Quick Thoughts: Iron Crypticle and Sunless Sea

This post has been sitting in my drafts folder for a while, and since I’m not ready to share some of my opinions on more recent titles (I’ll have posts for Fallout 76 and the Torchlight Frontiers alpha soon) I figured this was a good time to find something in the draft folder and post it. Honestly I don’t remember exactly when I picked up these two titles, but they were on sale at some point on the Playstation Store for a couple bucks each so I thought I would try them out. Sunless Sea was something that came out on PC first and I had thought about buying it a few times, but happened to catch this sale. Iron Crypticle is a low-budget indie game that just happened to appeal to me via its gameplay loop.
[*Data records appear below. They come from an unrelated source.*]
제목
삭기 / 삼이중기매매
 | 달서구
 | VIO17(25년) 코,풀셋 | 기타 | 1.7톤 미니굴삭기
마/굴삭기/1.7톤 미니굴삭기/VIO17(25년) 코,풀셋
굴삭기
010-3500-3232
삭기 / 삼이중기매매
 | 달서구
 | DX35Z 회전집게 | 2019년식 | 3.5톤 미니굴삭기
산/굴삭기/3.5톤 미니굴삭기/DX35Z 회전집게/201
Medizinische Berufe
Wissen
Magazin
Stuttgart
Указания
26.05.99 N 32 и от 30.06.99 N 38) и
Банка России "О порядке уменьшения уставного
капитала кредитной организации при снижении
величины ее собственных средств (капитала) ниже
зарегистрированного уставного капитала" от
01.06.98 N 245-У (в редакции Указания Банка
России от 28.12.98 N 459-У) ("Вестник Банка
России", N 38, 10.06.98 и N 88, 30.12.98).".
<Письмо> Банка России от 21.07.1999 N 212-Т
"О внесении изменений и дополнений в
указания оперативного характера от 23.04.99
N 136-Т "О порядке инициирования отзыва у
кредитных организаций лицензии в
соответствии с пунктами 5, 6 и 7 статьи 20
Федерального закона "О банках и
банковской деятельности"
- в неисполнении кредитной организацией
Let’s dive in.

If you’ve played any of the twin-stick shooters or rogue-lites of the past decade, or even if you enjoyed games like Gauntlet, you will probably like Iron Crypticle. The game has a story premise but it doesn’t really matter. The main gist of it is a top down arena, set up as a series of rooms, making up a dungeon of sorts. You have the twin stick action, as one would control movement and the other controls your fire. There are some special abilities and limited ammo weapons but that’s really what you have to work with. Each room will contain a set amount of monsters that increase in difficulty as you progress. It doesn’t seem to have a permanent progression that lasts between games so I guess it’s not really a rogue-like, but it still feels similar enough. At the end of a dungeon you will face off against a boss, and then move on to the next level.
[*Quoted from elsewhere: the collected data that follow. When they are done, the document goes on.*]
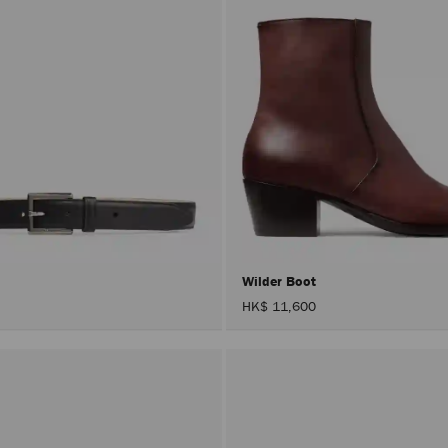
Wilder Boot
HK$ 11,600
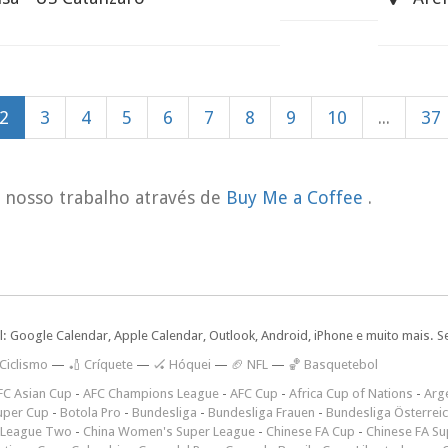
2
3
4
5
6
7
8
9
10
...
37
o nosso trabalho através de
Buy Me a Coffee
.
l: Google Calendar, Apple Calendar, Outlook, Android, iPhone e muito mais. S
 Ciclismo
—
🏏 Críquete
—
🏑 Hóquei
—
🏈 NFL
—
🏀 Basquetebol
FC Asian Cup
-
AFC Champions League
-
AFC Cup
-
Africa Cup of Nations
-
Arge
uper Cup
-
Botola Pro
-
Bundesliga
-
Bundesliga Frauen
-
Bundesliga Österrei
 League Two
-
China Women's Super League
-
Chinese FA Cup
-
Chinese FA Su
There really isn’t much more to it, but i like that they’ve kept things simple and it works despite that simplicity. If you can get this on sale for a couple bucks like I did it’s worth the diversion.

Sunless Sea has been out for a while as I’ve mentioned, and apparently at some point there was some DLC released, which has been since bundled into one package. This is supposed to be a captain’s simulator, but set in a lovecraftian world. It boils down to a bunch of menus to tell the story, give you missions, and present other random events. Most of the time you’ll be clicking through these, and then you’ll set sail to do stuff. It’s very sandboxy in this regard, where you get some breadcrumbs and can follow those or just do whatever the hell you want.

This one is supposed to have progression where certain things carry over to the next session, your captain’s memoirs if you will. It’s not an action packed game but is intriguing nonetheless. I’ll have to put more time into this to give it a proper review, but so far I’ve been interested to learn more.

That’s all I have for today. Have a happy Thanksgiving tomorrow if you’re in the States.